(Saved entries)
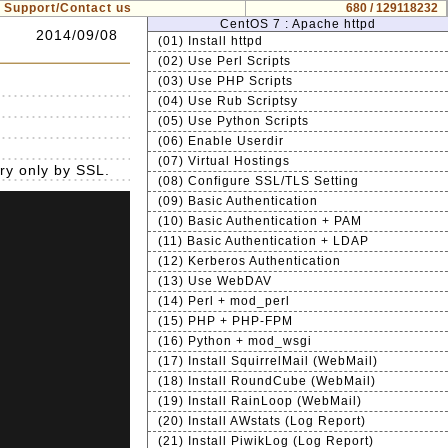
Support/Contact us
680 / 129118232
CentOS 7 : Apache httpd
2014/09/08
(01) Install httpd
(02) Use Perl Scripts
(03) Use PHP Scripts
(04) Use Rub Scriptsy
(05) Use Python Scripts
(06) Enable Userdir
(07) Virtual Hostings
ry only by SSL.
(08) Configure SSL/TLS Setting
(09) Basic Authentication
(10) Basic Authentication + PAM
(11) Basic Authentication + LDAP
(12) Kerberos Authentication
(13) Use WebDAV
(14) Perl + mod_perl
(15) PHP + PHP-FPM
(16) Python + mod_wsgi
(17) Install SquirrelMail (WebMail)
(18) Install RoundCube (WebMail)
(19) Install RainLoop (WebMail)
(20) Install AWstats (Log Report)
(21) Install PiwikLog (Log Report)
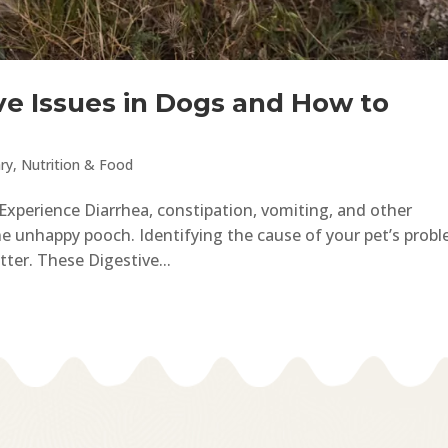
e Issues in Dogs and How to
ry
,
Nutrition & Food
perience Diarrhea, constipation, vomiting, and other
e unhappy pooch. Identifying the cause of your pet’s prob
etter. These Digestive...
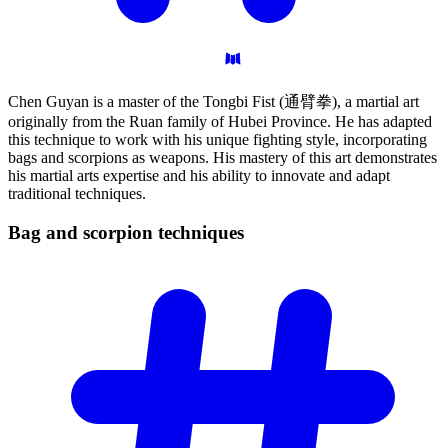
Chen Guyan is a master of the Tongbi Fist (通臂拳), a martial art
originally from the Ruan family of Hubei Province. He has adapted
this technique to work with his unique fighting style, incorporating
bags and scorpions as weapons. His mastery of this art demonstrates
his martial arts expertise and his ability to innovate and adapt
traditional techniques.
Bag and scorpion
techniques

▶ YOUR ASSIGNMENT
From the records above, print exactly the lines that run from the line with "(06) Enable Userdir" to the line with "(20) Install AWstats (Log Report)", inclusive.

▶ RESULT OF THIS TASK
(06) Enable Userdir
(07) Virtual Hostings
ry only by SSL.
(08) Configure SSL/TLS Setting
(09) Basic Authentication
(10) Basic Authentication + PAM
(11) Basic Authentication + LDAP
(12) Kerberos Authentication
(13) Use WebDAV
(14) Perl + mod_perl
(15) PHP + PHP-FPM
(16) Python + mod_wsgi
(17) Install SquirrelMail (WebMail)
(18) Install RoundCube (WebMail)
(19) Install RainLoop (WebMail)
(20) Install AWstats (Log Report)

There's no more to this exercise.